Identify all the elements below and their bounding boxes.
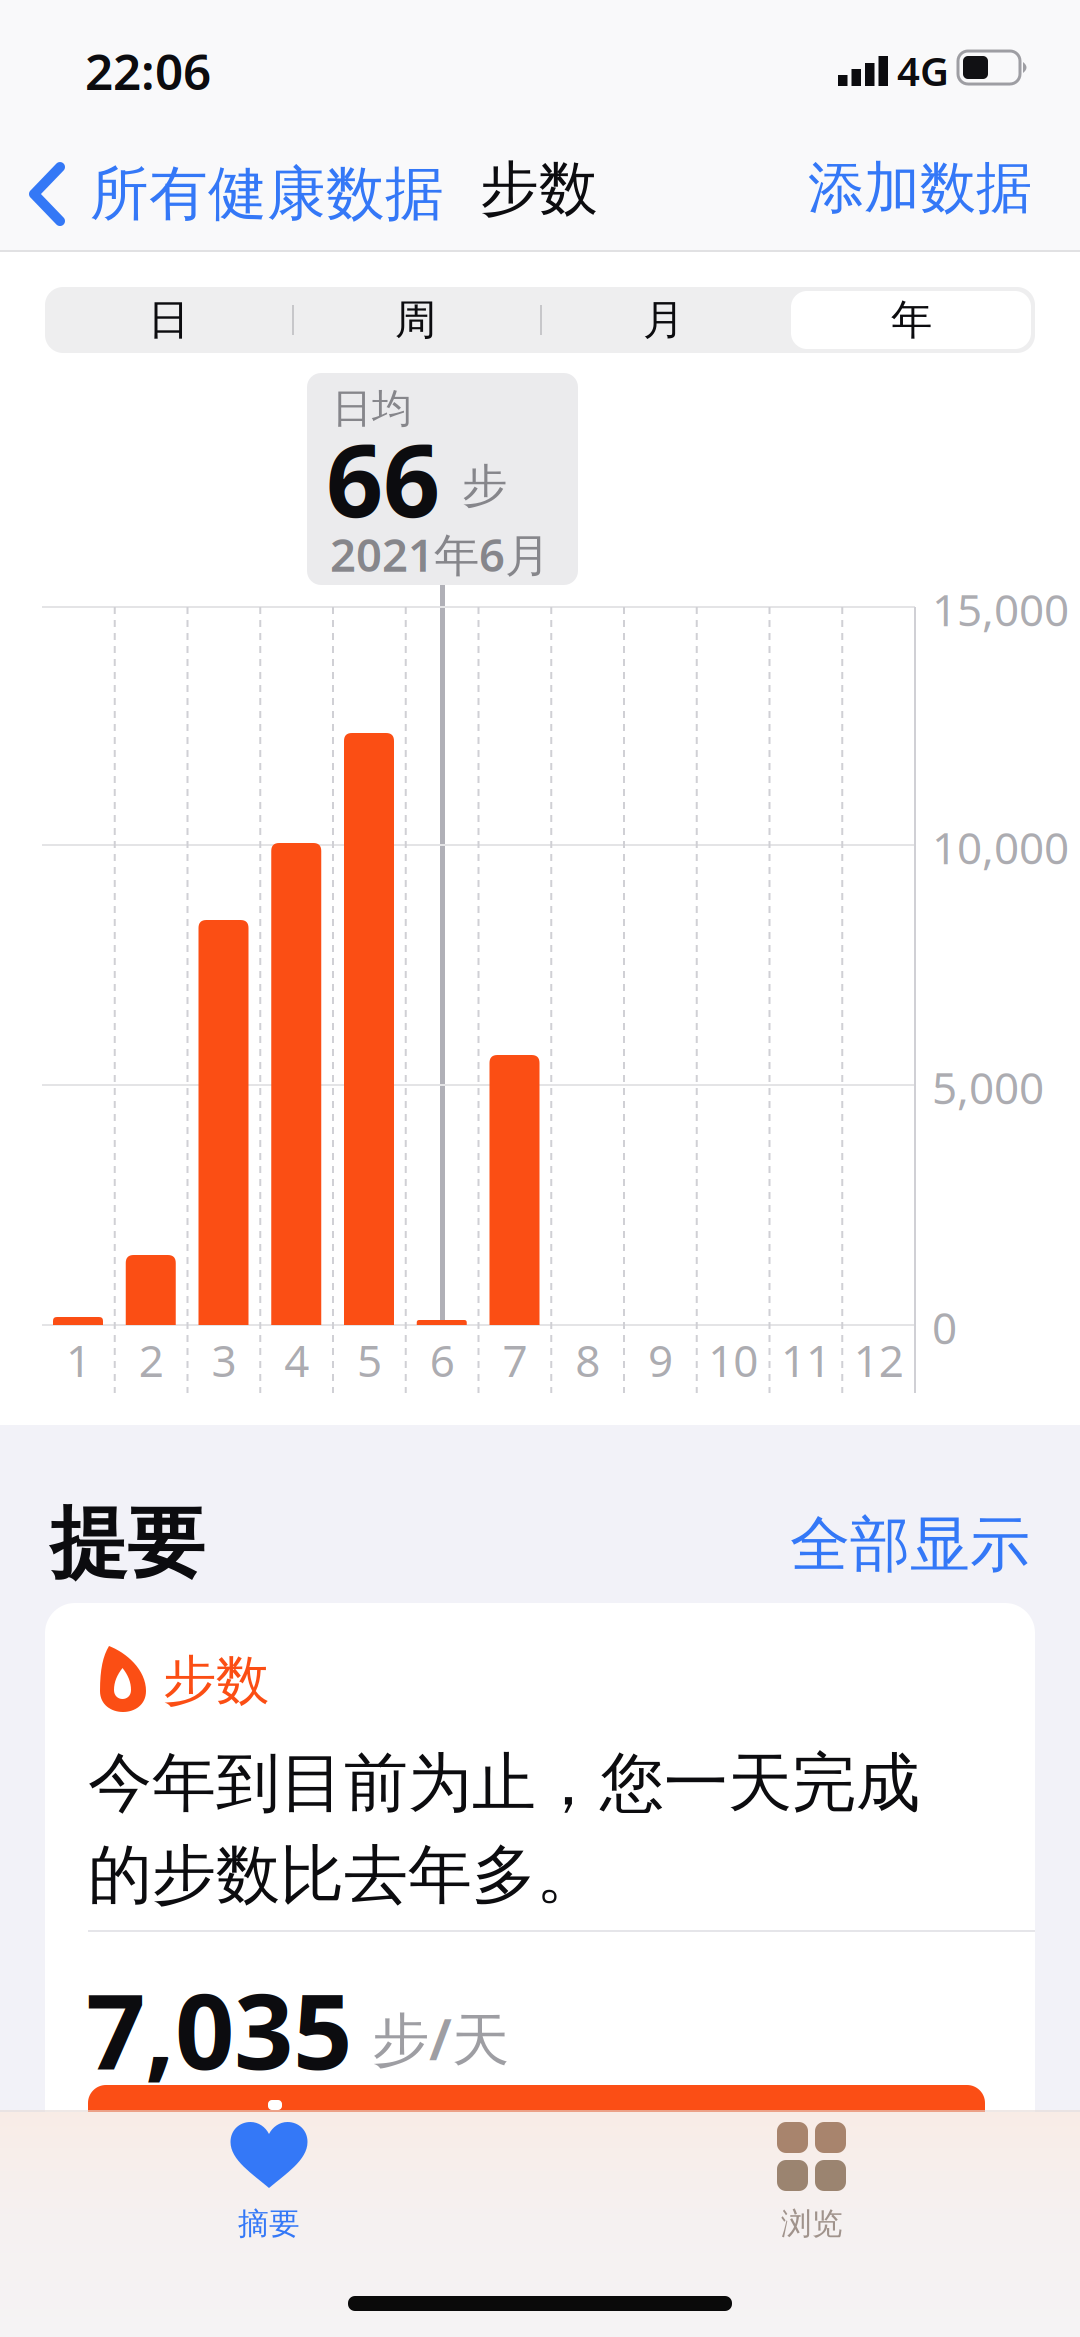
button[interactable]: 查看所有步数数据 xyxy=(88,2085,985,2185)
staticText: 日均 xyxy=(332,384,412,433)
staticText: 步/天 xyxy=(372,2000,509,2076)
staticText: 的步数比去年多。 xyxy=(88,1836,600,1915)
staticText: 11 xyxy=(781,1331,831,1389)
staticText: 22:06 xyxy=(85,38,211,104)
staticText: 4 xyxy=(284,1331,309,1389)
staticText: 0 xyxy=(932,1298,957,1356)
button[interactable]: 添加数据 xyxy=(712,153,1032,223)
staticText: 10 xyxy=(708,1331,758,1389)
staticText: 步数 xyxy=(480,153,598,225)
staticText: 全部显示 xyxy=(790,1508,1030,1582)
button[interactable]: 所有健康数据 xyxy=(28,158,444,230)
staticText: 7 xyxy=(502,1331,527,1389)
staticText: 5 xyxy=(357,1331,382,1389)
staticText: 摘要 xyxy=(238,2205,300,2243)
staticText: 10,000 xyxy=(932,818,1069,876)
staticText: 15,000 xyxy=(932,580,1069,638)
staticText: 12 xyxy=(854,1331,904,1389)
button[interactable]: 日 xyxy=(45,287,292,353)
button[interactable]: 年 xyxy=(788,287,1035,353)
staticText: 所有健康数据 xyxy=(90,158,444,230)
staticText: 步数 xyxy=(163,1648,269,1714)
button[interactable]: 周 xyxy=(292,287,539,353)
staticText: 浏览 xyxy=(781,2205,843,2243)
staticText: 月 xyxy=(643,295,684,345)
staticText: 日 xyxy=(148,295,189,345)
button[interactable]: 月 xyxy=(540,287,787,353)
button[interactable]: 浏览 xyxy=(682,2122,942,2292)
staticText: 提要 xyxy=(50,1496,204,1591)
staticText: 9 xyxy=(648,1331,673,1389)
staticText: 7,035 xyxy=(86,1960,352,2098)
staticText: 66 xyxy=(326,412,440,545)
staticText: 今年到目前为止，您一天完成 xyxy=(88,1744,920,1823)
button[interactable]: 全部显示 xyxy=(790,1508,1030,1582)
staticText: 添加数据 xyxy=(808,154,1032,222)
staticText: 4G xyxy=(897,44,949,97)
staticText: 8 xyxy=(575,1331,600,1389)
staticText: 2 xyxy=(139,1331,164,1389)
staticText: 5,000 xyxy=(932,1058,1044,1116)
staticText: 2021年6月 xyxy=(330,524,550,584)
button[interactable]: 摘要 xyxy=(139,2122,399,2292)
staticText: 6 xyxy=(430,1331,455,1389)
staticText: 周 xyxy=(395,295,436,345)
staticText: 3 xyxy=(211,1331,236,1389)
staticText: 年 xyxy=(891,295,932,345)
staticText: 1 xyxy=(66,1331,91,1389)
staticText: 步 xyxy=(462,458,507,514)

============

- Your objective -
Identify all lines in the records above with the word "添加数据".

- Solution to the problem -
button[interactable]: 添加数据 xyxy=(712,153,1032,223)
staticText: 添加数据 xyxy=(808,154,1032,222)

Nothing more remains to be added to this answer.